This is a brief summary of defendant's testimony: About 5:30 p.m. on 26 July 1967 defendant went to the bus station to return to Pageland, South Carolina, where he was working. He could not get a bus until 10:29 p.m., so he sat around the bus station, drank coffee, and took a couple of drinks of whiskey. When he was in the bus station he met four boys he used to run around with after he came out of prison. They all went to the bathroom and took a drink, and these four boys asked him if he would go with them to Virginia. They said they had an automobile. It was a green Chevrolet automobile. They left the bus station around 9:30 p.m. and traveled out to Interstate Highway #85. They stopped at a Gulf station and he bought gas. He traveled with the four boys all night. When they were approximately two miles from the Virginia line, they stopped at a Gulf station. He had not driven the car prior to that time. When they left the filling station, he started driving. When they crossed into Virginia, he was asked to stop the automobile so another boy could drive it. When he started to stop, he was going about 90 to 95 miles an hour and when he hit the brakes, the car started skidding and struck a guard rail. He had been drinking heavily all night. He threw a .32 automatic and a half-gallon of white whiskey in the river right where the automobile was wrecked. He did not know the automobile had been stolen when he started to drive it. He did not steal the automobile. He never told the officer that the automobile belonged to his sister. He did not tell the officer that he stole the automobile. He never told the officer that he wanted to go back to prison. Defendant stated in brief summary on cross-examination: The .32 automatic pistol that he was talking about is his. He carries a pistol and white lightning seven days of the week when he is in the street. He stated the police officers carry a gun and white lightning, and he feels like he can carry them just like they do. He thinks that he was convicted of larceny on 22 September 1960, he was convicted of automobile larceny on 27 January 1960, and he was convicted for mail theft on 6 May 1957; and he does not recall ever having been convicted of carrying a concealed weapon even though he carries a .32 automatic pistol with him all the time.

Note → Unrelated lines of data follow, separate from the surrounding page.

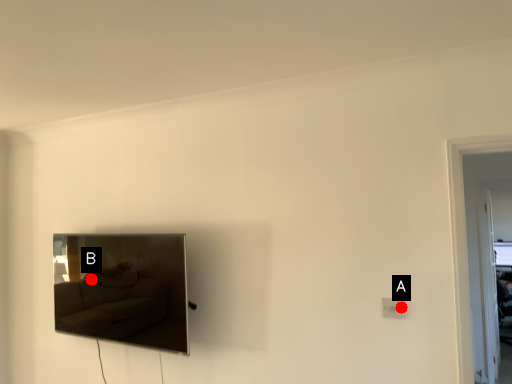 Question: Two points are circled on the image, labeled by A and B beside each circle. Which point is closer to the camera?

Choices:
 (A) A is closer
 (B) B is closer

Answer: (A) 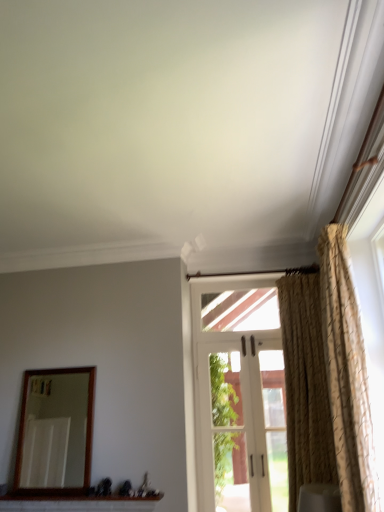 Question: Is beige textured curtain at right, the 1th curtain when ordered from back to front, a part of white fabric curtain at right?

Choices:
 (A) no
 (B) yes

Answer: (A)

Question: From the image's perspective, does white fabric curtain at right appear higher than beige textured curtain at right, which is the 2th curtain from front to back?

Choices:
 (A) no
 (B) yes

Answer: (A)

Question: Is white fabric curtain at right next to beige textured curtain at right, which is the 2th curtain from front to back, and touching it?

Choices:
 (A) no
 (B) yes

Answer: (A)

Question: Is white fabric curtain at right taller than beige textured curtain at right, the 1th curtain when ordered from back to front?

Choices:
 (A) yes
 (B) no

Answer: (B)

Question: From a real-world perspective, is white fabric curtain at right physically above beige textured curtain at right, the 1th curtain when ordered from back to front?

Choices:
 (A) yes
 (B) no

Answer: (B)

Question: Is white fabric curtain at right wider or thinner than wooden-framed mirror at left?

Choices:
 (A) thin
 (B) wide

Answer: (B)

Question: In terms of height, does white fabric curtain at right look taller or shorter compared to wooden-framed mirror at left?

Choices:
 (A) short
 (B) tall

Answer: (A)

Question: Looking at the image, does white fabric curtain at right seem bigger or smaller compared to wooden-framed mirror at left?

Choices:
 (A) small
 (B) big

Answer: (A)

Question: Is white fabric curtain at right in front of or behind wooden-framed mirror at left in the image?

Choices:
 (A) behind
 (B) front

Answer: (B)

Question: Is white fabric curtain at right bigger or smaller than white brick window sill at lower center?

Choices:
 (A) small
 (B) big

Answer: (B)

Question: Is white fabric curtain at right wider or thinner than white brick window sill at lower center?

Choices:
 (A) thin
 (B) wide

Answer: (B)

Question: From a real-world perspective, is white fabric curtain at right physically located above or below white brick window sill at lower center?

Choices:
 (A) above
 (B) below

Answer: (A)

Question: Considering the positions of point (304, 507) and point (11, 505), is point (304, 507) closer or farther from the camera than point (11, 505)?

Choices:
 (A) farther
 (B) closer

Answer: (B)

Question: From the image's perspective, is white brick window sill at lower center above or below gold textured curtain at right, which appears as the 2th curtain when viewed from the back?

Choices:
 (A) above
 (B) below

Answer: (B)

Question: Considering the positions of point (137, 506) and point (332, 224), is point (137, 506) closer or farther from the camera than point (332, 224)?

Choices:
 (A) closer
 (B) farther

Answer: (B) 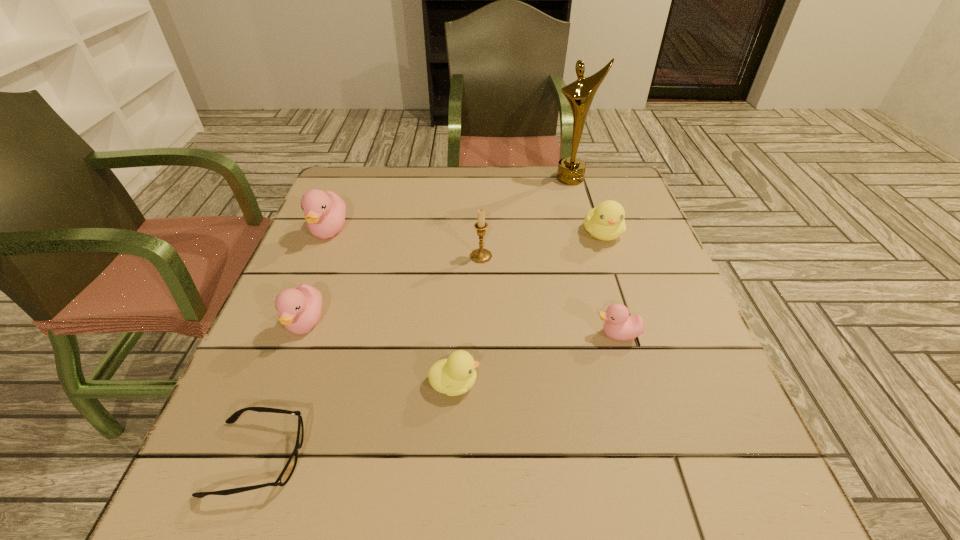 Identify the location of pink duckling object that ranks as the second closest to the nearest duckling. This screenshot has width=960, height=540. (619, 325).

Image resolution: width=960 pixels, height=540 pixels. Identify the location of vacant region that satisfies the following two spatial constraints: 1. at the beak of the bigger yellow duckling; 2. on the front-facing side of the spectacles. (677, 458).

Identify the location of free spot that satisfies the following two spatial constraints: 1. at the beak of the right yellow duckling; 2. on the front-facing side of the spectacles. (677, 458). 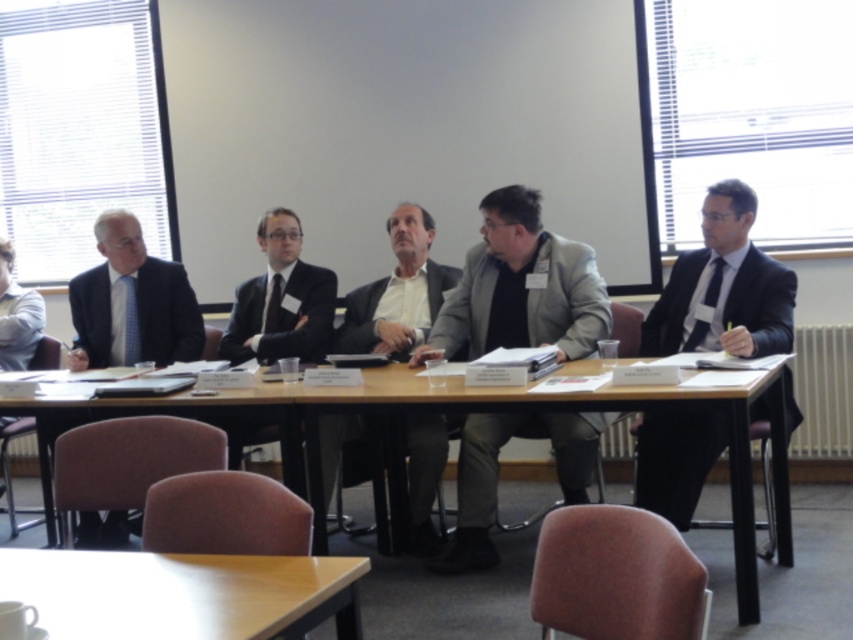 Which is more to the right, light brown wood table at lower left or light blue shirt at left?

From the viewer's perspective, light brown wood table at lower left appears more on the right side.

The width and height of the screenshot is (853, 640). What do you see at coordinates (183, 593) in the screenshot? I see `light brown wood table at lower left` at bounding box center [183, 593].

Does point (33, 566) come farther from viewer compared to point (6, 330)?

No, (33, 566) is in front of (6, 330).

Find the location of a particular element. This screenshot has height=640, width=853. light brown wood table at lower left is located at coordinates (183, 593).

From the picture: Does gray fabric jacket at center appear under wooden table at center?

Actually, gray fabric jacket at center is above wooden table at center.

Is the position of gray fabric jacket at center less distant than that of wooden table at center?

That is False.

I want to click on gray fabric jacket at center, so click(x=521, y=288).

Between matte black suit at right and light blue shirt at left, which one is positioned higher?

Positioned higher is light blue shirt at left.

Is point (698, 413) positioned before point (35, 326)?

Yes, it is.

Where is `matte black suit at right`? The height and width of the screenshot is (640, 853). matte black suit at right is located at coordinates (723, 288). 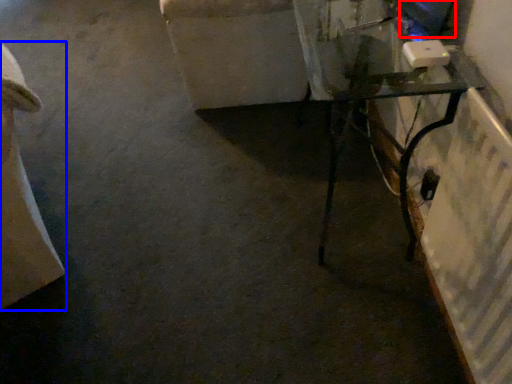 Question: Among these objects, which one is nearest to the camera, computer screen (highlighted by a red box) or furniture (highlighted by a blue box)?

Choices:
 (A) computer screen
 (B) furniture

Answer: (B) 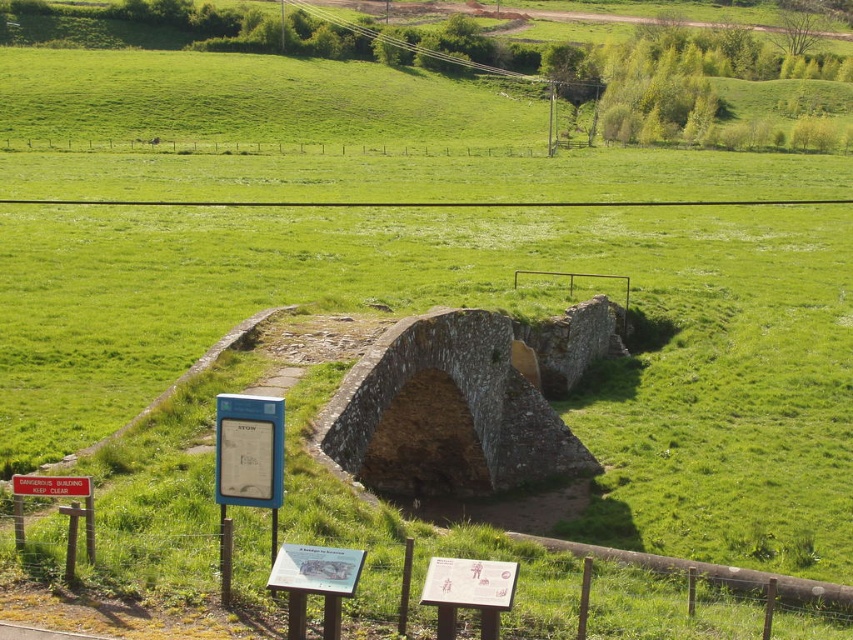 Can you confirm if stone arch bridge at center is shorter than red plastic sign at lower left?

No, stone arch bridge at center is not shorter than red plastic sign at lower left.

Measure the distance between point (546, 419) and camera.

56.72 meters

You are a GUI agent. You are given a task and a screenshot of the screen. Output one action in this format:
    pyautogui.click(x=<x>, y=<y>)
    Task: Click on the stone arch bridge at center
    The height and width of the screenshot is (640, 853).
    Given the screenshot: What is the action you would take?
    pyautogui.click(x=463, y=403)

Defendant assigns as error the admission in evidence over his objections and exceptions of his statements to Herndon that he had stolen the automobile and that he had stolen it because he wanted to go back to prison where his friends were. Defendant was not under arrest or in custody when the statements attributed to him were made. Herndon testified he did not know the automobile was stolen until after defendant said he stole it. When Herndon saw the wrecked automobile, it was his right to ask who the driver was; and, when defendant stepped forward indicating that he was the driver, Herndon had the further right to ask for his automobile registration card. When defendant told him the automobile was his sister's, Herndon had a right to ask her address. All of these questions were a general, on-the-scene questioning by a State trooper charged with the duty of enforcing the *189 traffic statutes of the State of Virginia in respect to a wrecked automobile on an Interstate Highway. Defendant's voluntary incriminating statements, under the circumstances here, are not barred by the decisions in Miranda v. State of Arizona, 384 U.S. 436, 86 S. Ct. 1602, 16 L. Ed. 2d 694, 10 A.L.R. 3d 974; by Escobedo v. State of Illinois, 378 U.S. 478, 84 S. Ct. 1758, 12 L. Ed. 2d 977; and by Massiah v. United States, 377 U.S. 201, 84 S. Ct. 1199, 12 L. Ed. 2d 246, as contended by defendant. A complete answer to defendant's contentions is given in the opinion written by Bobbitt, J., in State v. Meadows, 272 N.C. 327, 158 S.E.2d 638, in which he said:
"There is no contention that defendant was warned as to any of the constitutional rights set forth in Miranda prior to making the statements, attributed to him. The question is whether, under the circumstances, such warning was necessary.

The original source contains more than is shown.